* **Aim of the task**
Write out every record below exactly as given. Leave the pictures out.

* **Extracted material**
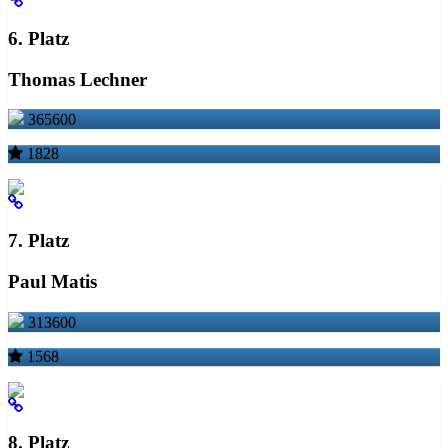
6. Platz
Thomas Lechner
365600
1828
7. Platz
Paul Matis
313600
1568
8. Platz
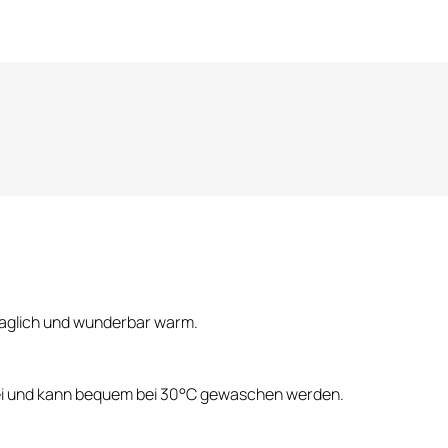
ehaglich und wunderbar warm.
frei und kann bequem bei 30°C gewaschen werden.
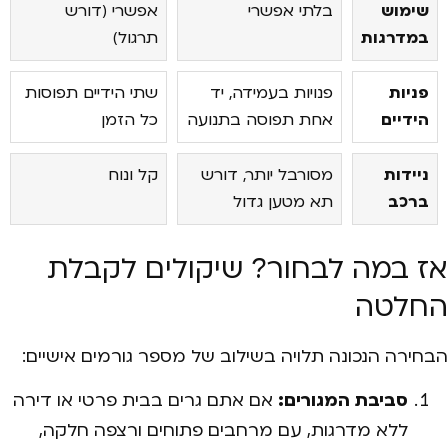
שימוש
בלתי אפשרי
אפשרי (דורש
במדרגות
תרגול)
פניות
פנויות בעמידה, יד
שתי הידיים תפוסות
הידיים
אחת תפוסה בתנועה
כל הזמן
ניידות
מסורבל יותר, דורש
קל ונוח
ברכב
תא מטען גדול
אז במה לבחור? שיקולים לקבלת
החלטה
הבחירה הנכונה תלויה בשילוב של מספר גורמים אישיים:
סביבת המגורים:
אם אתם גרים בבית פרטי או דירה
ללא מדרגות, עם מרחבים פתוחים ורצפה חלקה,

* **Completed task**
6. Platz
Thomas Lechner
365600
1828
7. Platz
Paul Matis
313600
1568
8. Platz
ehaglich und wunderbar warm.
frei und kann bequem bei 30°C gewaschen werden.
שימוש
בלתי אפשרי
אפשרי (דורש
במדרגות
תרגול)
פניות
פנויות בעמידה, יד
שתי הידיים תפוסות
הידיים
אחת תפוסה בתנועה
כל הזמן
ניידות
מסורבל יותר, דורש
קל ונוח
ברכב
תא מטען גדול
אז במה לבחור? שיקולים לקבלת
החלטה
הבחירה הנכונה תלויה בשילוב של מספר גורמים אישיים:
סביבת המגורים:
אם אתם גרים בבית פרטי או דירה
ללא מדרגות, עם מרחבים פתוחים ורצפה חלקה,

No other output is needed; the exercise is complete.